Middle East business intelligence service MEED has reported that the preferred bidder for the contract to develop the multiple utilities infrastructure catering to Saudi Arabia’s 334 square-kilometre Qiddiya entertainment city is expected to sign project agreements with the client in the fourth quarter of the year. 

Qiddiya Development Company (QDC) named local utilities developer Alfanar as the preferred bidder for the contract in June.

Alfanar is also expected to reach a financial close on the project before year-end.

The integrated scheme will be developed as a public-private partnership (PPP) project.

The package includes power generation, water desalination, sewage treatment and water transmission networks. 

The solar power plant for the project is expected to have a design capacity of 300MW, a source close to the project tells MEED.

QDC received two bids for the contract in June last year. Saudi-based utilities developer Acwa Power is the other bidder.

US/India-based Synergy Consulting is providing financial and transaction advisory services to QDC for the multi-utilities PPP package.

UK-based Clifford Chance and Atkins, a subsidiary of Canada’s SNC-Lavalin, are the legal and technical advisers.

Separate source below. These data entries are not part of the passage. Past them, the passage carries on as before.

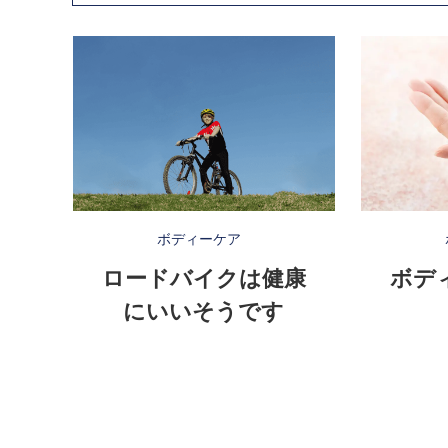
ボディーケア
ロードバイクは健康
ボデ
にいいそうです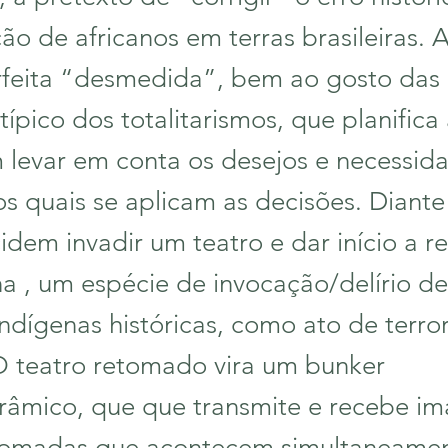
ção de africanos em terras brasileiras.
feita “desmedida”, bem ao gosto das d
ípico dos totalitarismos, que planifica 
m levar em conta os desejos e necessid
os quais se aplicam as decisões. Diante
cidem invadir um teatro e dar início a 
a , um espécie de invocação/delírio de
indígenas históricas, como ato de terro
O teatro retomado vira um bunker
râmico, que que transmite e recebe i
etomadas que acontecem simultaneame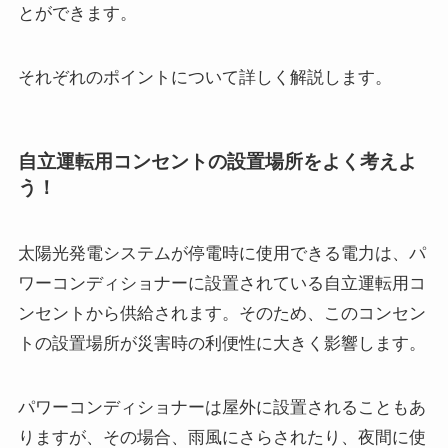
とができます。
それぞれのポイントについて詳しく解説します。
自立運転用コンセントの設置場所をよく考えよ
う！
太陽光発電システムが停電時に使用できる電力は、パ
ワーコンディショナーに設置されている自立運転用コ
ンセントから供給されます。そのため、このコンセン
トの設置場所が災害時の利便性に大きく影響します。
パワーコンディショナーは屋外に設置されることもあ
りますが、その場合、雨風にさらされたり、夜間に使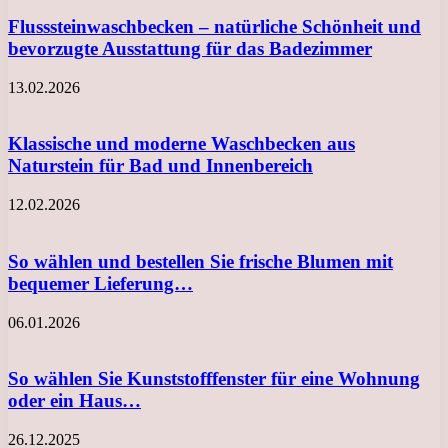
Flusssteinwaschbecken – natürliche Schönheit und
bevorzugte Ausstattung für das Badezimmer
13.02.2026
Klassische und moderne Waschbecken aus
Naturstein für Bad und Innenbereich
12.02.2026
So wählen und bestellen Sie frische Blumen mit
bequemer Lieferung…
06.01.2026
So wählen Sie Kunststofffenster für eine Wohnung
oder ein Haus…
26.12.2025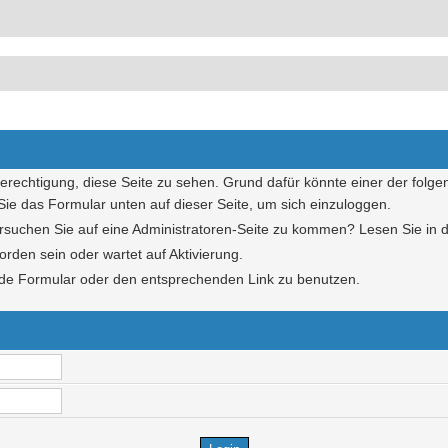
Berechtigung, diese Seite zu sehen. Grund dafür könnte einer der folge
n Sie das Formular unten auf dieser Seite, um sich einzuloggen.
Versuchen Sie auf eine Administratoren-Seite zu kommen? Lesen Sie in 
orden sein oder wartet auf Aktivierung.
hende Formular oder den entsprechenden Link zu benutzen.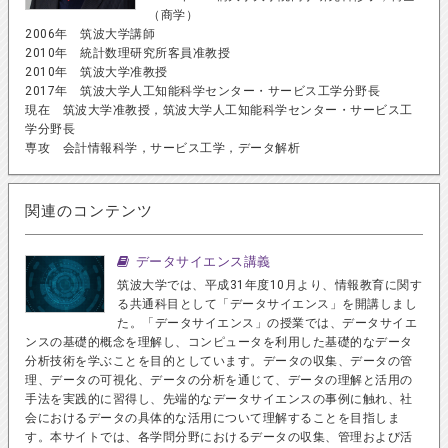
（商学）
2006年 筑波大学講師
2010年 統計数理研究所客員准教授
2010年 筑波大学准教授
2017年 筑波大学人工知能科学センター・サービス工学分野長
現在 筑波大学准教授，筑波大学人工知能科学センター・サービス工
学分野長
専攻 会計情報科学，サービス工学，データ解析
関連のコンテンツ
データサイエンス講義
筑波大学では、平成31年度10月より、情報教育に関す
る共通科目として「データサイエンス」を開講しまし
た。「データサイエンス」の授業では、データサイエ
ンスの基礎的概念を理解し、コンピュータを利用した基礎的なデータ
分析技術を学ぶことを目的としています。データの収集、データの管
理、データの可視化、データの分析を通じて、データの理解と活用の
手法を実践的に習得し、先端的なデータサイエンスの事例に触れ、社
会におけるデータの具体的な活用について理解することを目指しま
す。本サイトでは、各学問分野におけるデータの収集、管理および活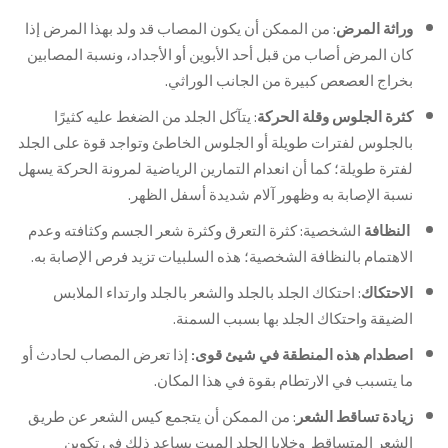
وراثة المرض
: من الممكن أن يكون المصاب قد ولد بهذا المرض إذا
كان المرض أصاب من قبل أحد الأبوين أو الأجداد، ونسبة المصابين
بخراج العصعص كبيرة من الجانب الوراثي.
كثرة الجلوس وقلة الحركة
: يتآكل الجلد من الضغط عليه كثيرًا
بالجلوس لفترات طويلة أو الجلوس الخاطئ وتواجد قوة على الجلد
لفترة طويلة؛ كما أن انعدام التمارين الرياضية لمرونة الحركة يسهل
نسبة الإصابة به وظهور آلام شديدة أسفل الظهر.
النظافة
الشخصية: كثرة التعرق وكثرة شعر الجسم وكثافته وعدم
الاهتمام بالنظافة الشخصية؛ هذه السلبيات تزيد فرص الإصابة به.
الاحتكاك
: احتكاك الجلد بالجلد والشعر بالجلد وارتداء الملابس
الضيقة واحتكاك الجلد بها بسبب السمنة.
اصطدام هذه المنطقة في شيئ قوى:
إذا تعرض المصاب لحادث أو
ما يتسبب في الارتطام بقوة في هذا المكان.
زيادة تساقط الشعر
: من الممكن أن يتجمع كيس الشعر عن طريق
الشعر المتساقط وخلايا الجلد الميت يساعد ذلك في تكوين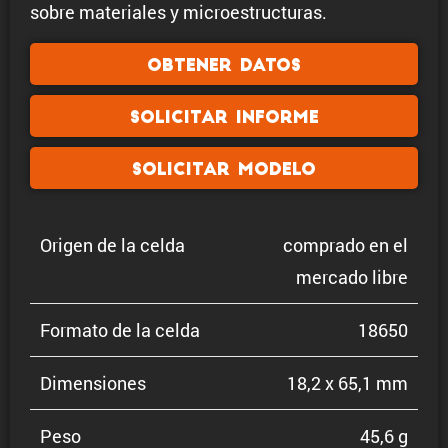
sobre materiales y microestructuras.
Obtener datos
Solicitar informe
Solicitar modelo
Origen de la celda
comprado en el
mercado libre
Formato de la celda
18650
Dimen­siones
18,2 x 65,1 mm
Peso
45,6 g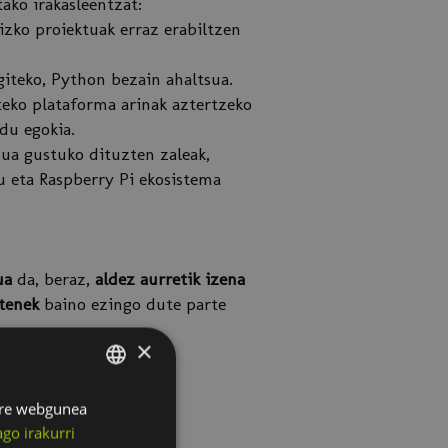
tako irakasleentzat:
zko proiektuak erraz erabiltzen
giteko, Python bezain ahaltsua.
teko plataforma arinak aztertzeko
du egokia.
dua gustuko dituzten zaleak,
u eta Raspberry Pi ekosistema
ua
da, beraz,
aldez aurretik izena
utenek
baino ezingo dute parte
×
Gure webgunea
SPANISH
go irakurri
BASQUE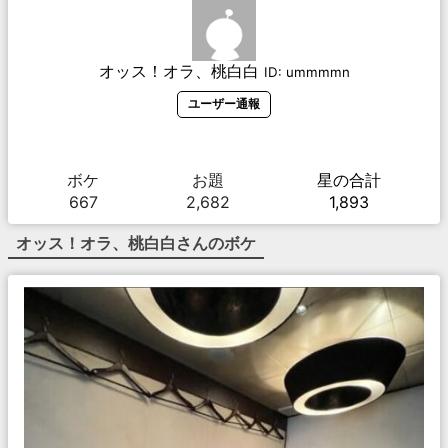
オッス！オラ、桃白白
ID:
ummmmn
ユーザー通報
ボケ
お題
星の合計
667
2,682
1,893
オッス！オラ、桃白白
さんのボケ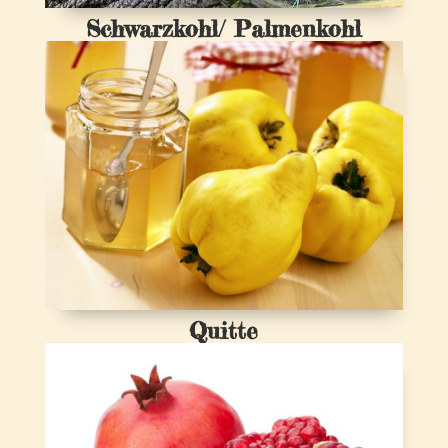
Schwarzkohl/ Palmenkohl
Quitte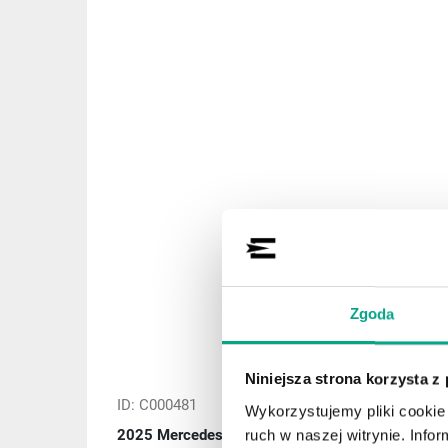
Zgoda
Niniejsza strona korzysta z
ID: C000481
Wykorzystujemy pliki cookie 
2025 Mercedes-Benz GLC 300 mHEV 4MATIC A
ruch w naszej witrynie. Inf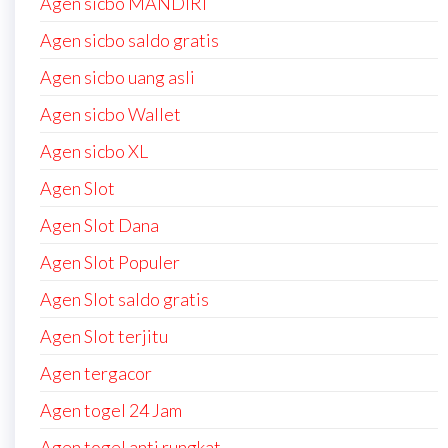
Agen sicbo MANDIRI
Agen sicbo saldo gratis
Agen sicbo uang asli
Agen sicbo Wallet
Agen sicbo XL
Agen Slot
Agen Slot Dana
Agen Slot Populer
Agen Slot saldo gratis
Agen Slot terjitu
Agen tergacor
Agen togel 24 Jam
Agen togel anti rungkat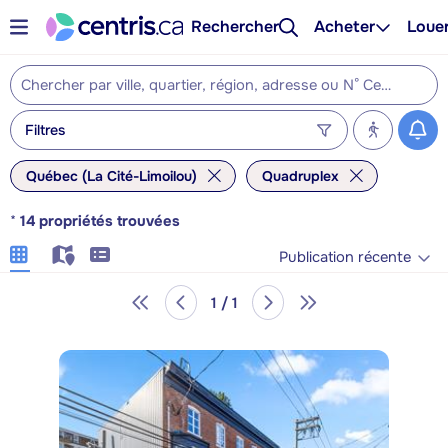
Rechercher
Acheter
Loue
Filtres
Québec (La Cité-Limoilou)
Quadruplex
*
14
propriétés trouvées
Publication récente
1 / 1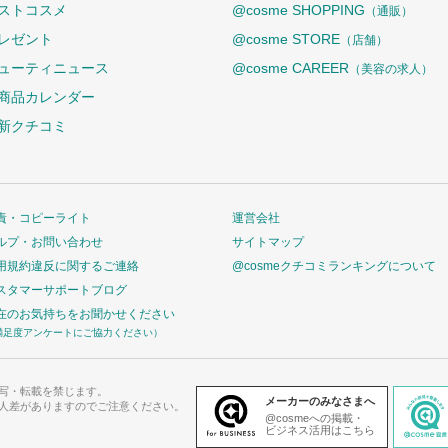
ストコスメ
@cosme SHOPPING
（通販）
レゼント
@cosme STORE
（店舗）
ューティニュース
@cosme CAREER
（美容の求人）
商品カレンダー
新クチコミ
責・コピーライト
運営会社
ルプ・お問い合わせ
サイトマップ
用規約違反に関するご連絡
@cosmeクチコミランキングについて
スタマーサポートブログ
在のお気持ちをお聞かせください
満足度アンケートにご協力ください）
写・転載を禁じます。
メーカーのみなさまへ
人差がありますのでご注意ください。
@cosmeへの掲載・
ビジネス活用はこちら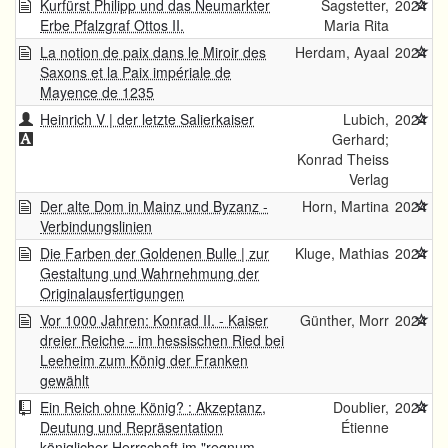
Kurfürst Philipp und das Neumarkter
Sagstetter,
2024
Erbe Pfalzgraf Ottos II.
Maria Rita
La notion de paix dans le Miroir des
Herdam, Ayaal
2024
Saxons et la Paix impériale de
Mayence de 1235
Heinrich V | der letzte Salierkaiser
Lubich,
2024
Gerhard;
Konrad Theiss
Verlag
Der alte Dom in Mainz und Byzanz -
Horn, Martina
2024
Verbindungslinien
Die Farben der Goldenen Bulle | zur
Kluge, Mathias
2024
Gestaltung und Wahrnehmung der
Originalausfertigungen
Vor 1000 Jahren: Konrad II. - Kaiser
Günther, Morr
2024
dreier Reiche - im hessischen Ried bei
Leeheim zum König der Franken
gewählt
Ein Reich ohne König? : Akzeptanz,
Doublier,
2024
Deutung und Repräsentation
Étienne
königlicher Herrschaft im "regnum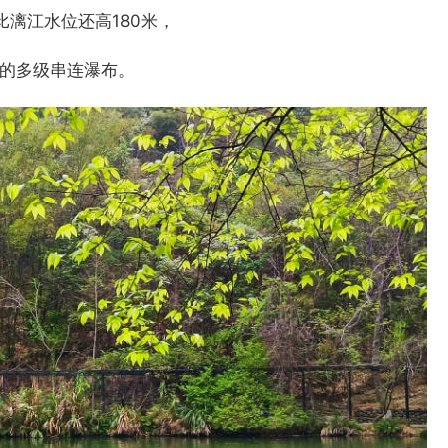
漓江水位还高180米，
的多级串连瀑布。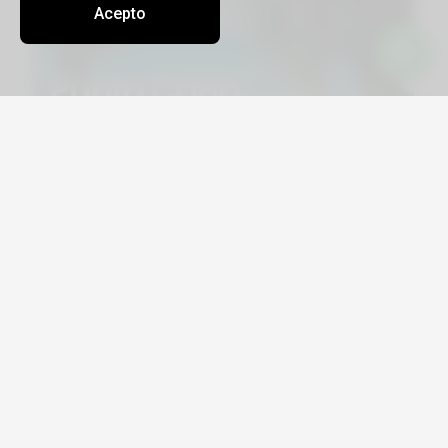
Acepto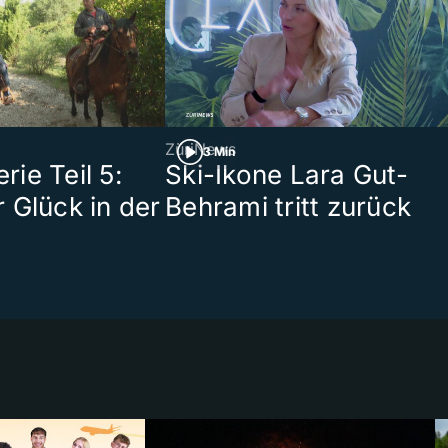
ZüriNews
3 Min
ie Teil 5:
Ski-Ikone Lara Gut-
 Glück in der
Behrami tritt zurück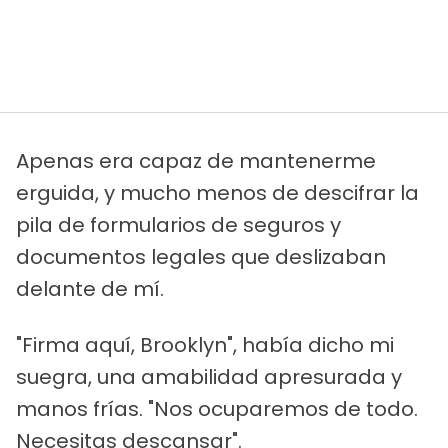
Apenas era capaz de mantenerme
erguida, y mucho menos de descifrar la
pila de formularios de seguros y
documentos legales que deslizaban
delante de mí.
"Firma aquí, Brooklyn", había dicho mi
suegra, una amabilidad apresurada y
manos frías. "Nos ocuparemos de todo.
Necesitas descansar".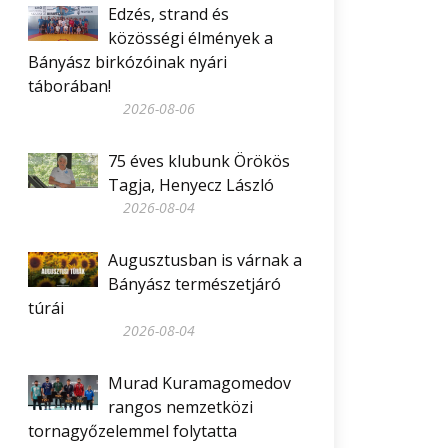
Edzés, strand és
közösségi élmények a
Bányász birkózóinak nyári
táborában!
2026-08-06
75 éves klubunk Örökös
Tagja, Henyecz László
2026-08-04
Augusztusban is várnak a
Bányász természetjáró
túrái
2026-08-04
Murad Kuramagomedov
rangos nemzetközi
tornagyőzelemmel folytatta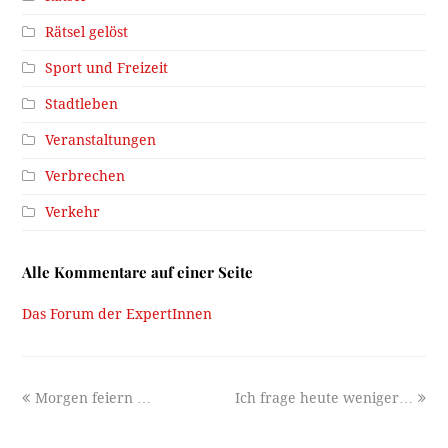
Rätsel gelöst
Sport und Freizeit
Stadtleben
Veranstaltungen
Verbrechen
Verkehr
Alle Kommentare auf einer Seite
Das Forum der ExpertInnen
previous
next
Morgen feiern …
Ich frage heute weniger…
post:
post: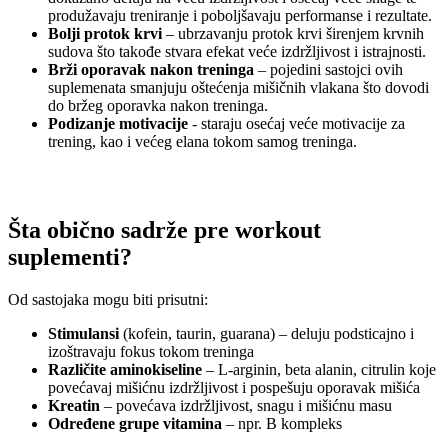
produžavaju treniranje i poboljšavaju performanse i rezultate.
Bolji protok krvi
– ubrzavanju protok krvi širenjem krvnih
sudova što takođe stvara efekat veće izdržljivost i istrajnosti.
Brži oporavak nakon treninga
– pojedini sastojci ovih
suplemenata smanjuju oštećenja mišičnih vlakana što dovodi
do bržeg oporavka nakon treninga.
Podizanje motivacije
- staraju osećaj veće motivacije za
trening, kao i većeg elana tokom samog treninga.
Šta obično sadrže pre workout
suplementi?
Od sastojaka mogu biti prisutni:
Stimulansi
(kofein, taurin, guarana) – deluju podsticajno i
izoštravaju fokus tokom treninga
Različite aminokiseline
– L-arginin, beta alanin, citrulin koje
povećavaj mišićnu izdržljivost i pospešuju oporavak mišića
Kreatin
– povećava izdržljivost, snagu i mišićnu masu
Određene grupe vitamina
– npr. B kompleks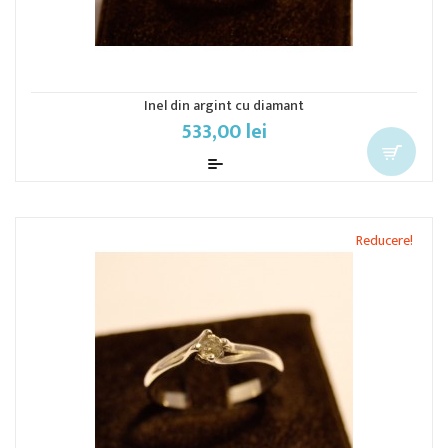
Inel din argint cu diamant
533,00 lei
Reducere!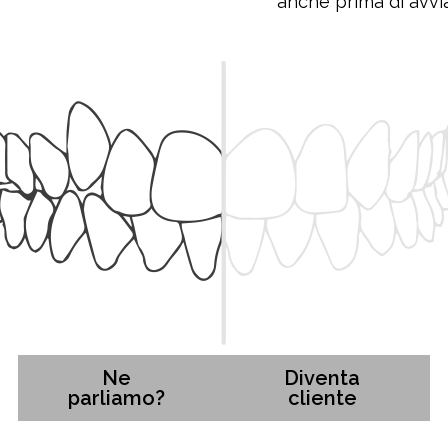
anche prima di avvia
Ne
Diventa
parliamo?
cliente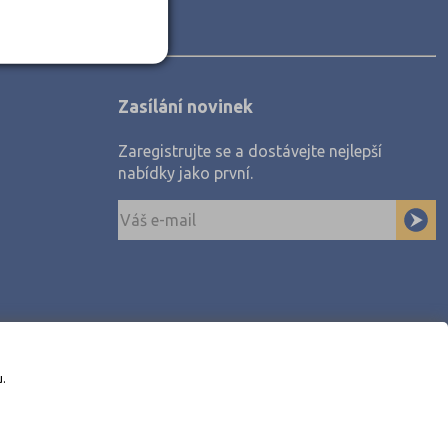
Zasílání novinek
Zaregistrujte se a dostávejte nejlepší
nabídky jako první.
u.
awe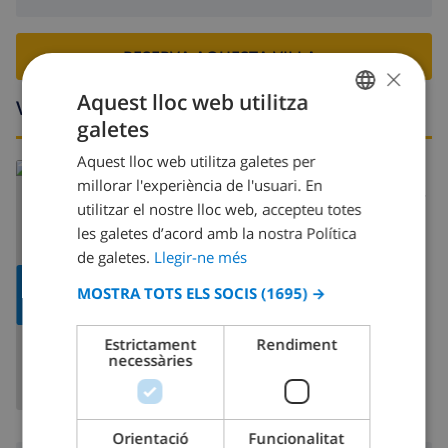
RESERVA AQUESTA VILLA ›
×
Aquest lloc web utilitza
Voltants
galetes
CATALAN
Aquest lloc web utilitza galetes per
DUTCH
Llegeix més:
millorar l'experiència de l'usuari. En
Espanya >
Costa Dorada >
L'Ametlla de Mar
FRENCH
utilitzar el nostre lloc web, accepteu totes
les galetes d’acord amb la nostra Política
SPANISH
de galetes.
Llegir-ne més
GERMAN
MOSTRAR
MOSTRA TOTS ELS SOCIS
(1695) →
CATALAN
MAPA
ITALIAN
Estrictament
Rendiment
necessàries
DANISH
NORWEGIAN
Orientació
Funcionalitat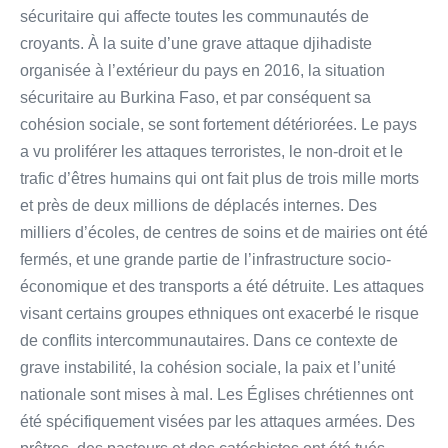
sécuritaire qui affecte toutes les communautés de
croyants. À la suite d’une grave attaque djihadiste
organisée à l’extérieur du pays en 2016, la situation
sécuritaire au Burkina Faso, et par conséquent sa
cohésion sociale, se sont fortement détériorées. Le pays
a vu proliférer les attaques terroristes, le non-droit et le
trafic d’êtres humains qui ont fait plus de trois mille morts
et près de deux millions de déplacés internes. Des
milliers d’écoles, de centres de soins et de mairies ont été
fermés, et une grande partie de l’infrastructure socio-
économique et des transports a été détruite. Les attaques
visant certains groupes ethniques ont exacerbé le risque
de conflits intercommunautaires. Dans ce contexte de
grave instabilité, la cohésion sociale, la paix et l’unité
nationale sont mises à mal. Les Églises chrétiennes ont
été spécifiquement visées par les attaques armées. Des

Phase 1 of Qiddiya is scheduled to open in 2023, with the third and final phases completed in 2030. The development’s utilities infrastructure is expected to be in place by 2022.

The Qiddiya development is one of four major projects being developed by Saudi Arabia’s Public Investment Fund (PIF).

Except for the Neom city development, the gigaprojects are in tendering or have seen the award of multi-utilities packages under the PPP model.

In November, Acwa Power won the contract to develop the estimated $1bn multi-utilities package for The Red Sea Project.